La novela tiene varias voces narrativas. La primera es del personaje central que tiene unos doce años. Un joven campesino de la España pobre. Vive cargado de hormonas y de tensiones eróticas que intenta resolver en la soledad de su habitación con la ayuda de su febril imaginación, aunque no exento de culpa inducida por la ignorancia y su formación franquista y salesiana. Pero también los protagonistas son los tres astronautas del Apolo XI observados a la distancia e imaginados en sus actividades programadas hasta el más mínimo detalle para el éxito de la misión. El primer capítulo, escrito en segunda persona, les habla a cualquiera de los tres astronautas:
Esperas con impaciencia y miedo una explosión que tendrá algo de cataclismo cuando la cuenta atrás llegue a cero y sin embargo no sucede nada. Esperas tumbado sobre la espalda, rígido, las rodillas dobladas en ángulo recto, los ojos al frente, hacia arriba, en dirección al cielo, si pudieras verlo, detrás de la curva transparente de la escafandra, que te sumergió en un silencio tan definitivo como el fondo del mar cuando terminaron de ajustarla al cuello rígido del traje exterior.

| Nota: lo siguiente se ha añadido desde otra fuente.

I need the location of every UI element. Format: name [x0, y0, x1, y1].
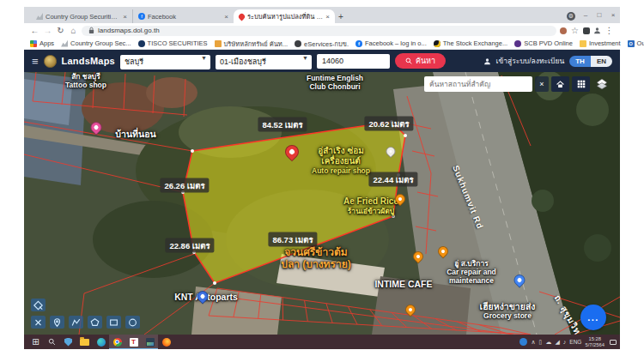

Con alguna excepción (un capítulo casi completamente dialogado), la novela es minuciosamente descrita y detallada por Muñoz Molina. Es el recuento de la vida en la Tierra en los días en que el Apolo XI se posó en el Mar de la Tranquilidad. El viento de la Luna nos recuerda que el pequeño paso de Armstrong también fue un paso adelante para una generación de niños y jóvenes que vivimos fascinados el nacimiento de una nueva época.